明かりがないので暗く、視界の悪い夜闇が隠していた景色と接近者の姿が浮かび上がる。
見えたのは四体の緑色の小型セルリアンだった。
「ふん、奇襲でもしようと思ったんだろうが…オレの索敵能力を舐めてもらっちゃ困る」
ツチノコは小声で呟くと、立ち上がり、近くに積んであった丸太の陰に隠れた。
セルリアンがその横を通り過ぎようとしたその時にはすでに一切音を立てずにセルリアンは爆散していた。

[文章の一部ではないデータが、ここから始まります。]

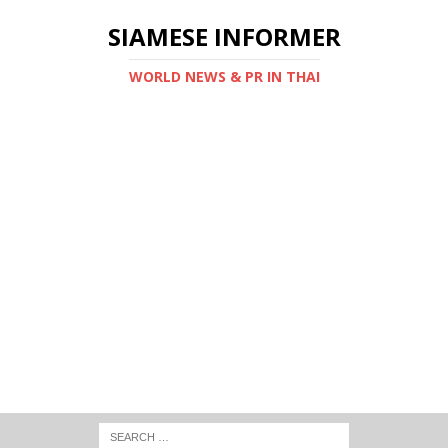
SIAMESE INFORMER
WORLD NEWS & PR IN THAI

他の三体も気配を殺して近付き、静かに石を砕いて粉砕させた。
「ふぅ…あとは…」
ツチノコがこはんの周りに生える木の中の一本の枝を睨みつけた。
すると、枝からセルリアンが飛び立った。飛行型の翼が生えたセルリアンだ。
セルリアンは向きを変え、こちらに背を向けると飛び去ってしまった。
「情報収集か…これはセルリアンにしちゃあ手の込んだ歓迎してくれそうだな」
あのセルリアンはこはんに着いた時から既にこちらを観察していた。だからツチノコは見張りを引き受けたのだ。
「かばん、頑張れよ」
ツチノコは安全を確認すると椅子に座り、腕と足を組んで瞼を閉じた。